Kosh implements a compiler-grade incremental build system using BoltDB for metadata and a content-addressed file store for large artifacts. This enables fast rebuilds by only processing changed files.
Cache Architecture
Two-Tier Storage
- BoltDB (Metadata): Fast key-value lookups for post metadata, dependencies, and search indexes
- Content Store (Large Artifacts): Content-addressed storage for HTML, images, and SSR outputs
BoltDB Schema
Kosh uses multiple buckets to organize cached data:
| Bucket | Key | Value | Purpose |
|---|
posts | PostID (BLAKE3) | PostMeta (msgpack) | Post metadata and inline HTML |
paths | Normalized path | PostID | Path → ID lookup |
search | PostID | SearchRecord (msgpack) | BM25 data and tokenized content |
deps | PostID | Dependencies (msgpack) | Template and include dependencies |
tags | Tag name | []PostID | Tag → posts index |
templates | Template path | []PostID | Template → posts index |
ssr | Input hash | SSRArtifact (msgpack) | D2/KaTeX cached outputs |
meta | Key name | Value | Build metadata (schema version, cache ID) |
All data structures use msgpack for efficient serialization (30% smaller and 2.5x faster than GOB).
Cache Data Structures
PostMeta
Stores all metadata about a cached post:
type PostMeta struct {
PostID string // BLAKE3 of UUID or path
Path string // Normalized relative path
ModTime int64 // File modification timestamp
ContentHash string // BLAKE3 of frontmatter
BodyHash string // BLAKE3 of body content (v1.2.1)
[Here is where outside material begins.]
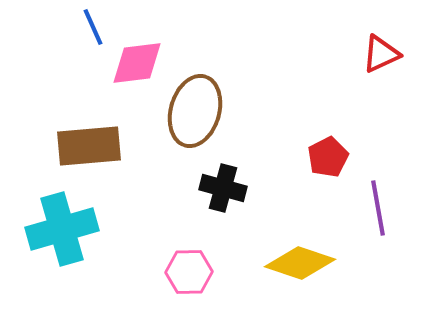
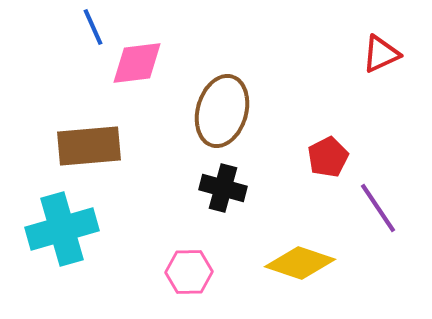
brown ellipse: moved 27 px right
purple line: rotated 24 degrees counterclockwise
HTMLHash string // BLAKE3 of HTML (for large posts)
InlineHTML []byte // HTML < 32KB stored inline
TemplateHash string // Template fingerprint
SSRInputHashes []string // D2/KaTeX input hashes
Title string
Date time.Time
Tags []string
WordCount int
ReadingTime int
Description string
Link string
Weight int
Pinned bool
Draft bool
Meta map[string]interface{}
TOC []models.TOCEntry
Version string
}
Key Innovation (v1.2.1):
The BodyHash field was added to fix a critical bug where body-only changes were ignored:
// Always read source to compute body hash (CRITICAL for cache validity)
if info == nil {
info, _ = s.sourceFs.Stat(path)
}
source, _ := afero.ReadFile(s.sourceFs, path)
bodyHash := utils.GetBodyHash(source) // BLAKE3 of just the body
// Invalidate cache if body content changed (regardless of ModTime)
if exists && cachedMeta != nil && cachedMeta.BodyHash != "" && cachedMeta.BodyHash != bodyHash {
exists = false
}
This ensures that even if only the markdown body changes (without frontmatter changes), the cache is properly invalidated.
SearchRecord
Stores pre-computed search index data:
type SearchRecord struct {
Title string
NormalizedTitle string // Lowercase for case-insensitive search
Tokens []string
BM25Data map[string]int // Word frequency map
DocLen int // Document length in tokens
Content string // Plain text content
NormalizedTags []string // Lowercase tags
Words []string // Cached tokenized words
}
Pre-computed Fields:
The cache stores normalized strings to avoid runtime ToLower() calls during search:
// Pre-compute normalized fields for search
normalizedTags := make([]string, len(post.Tags))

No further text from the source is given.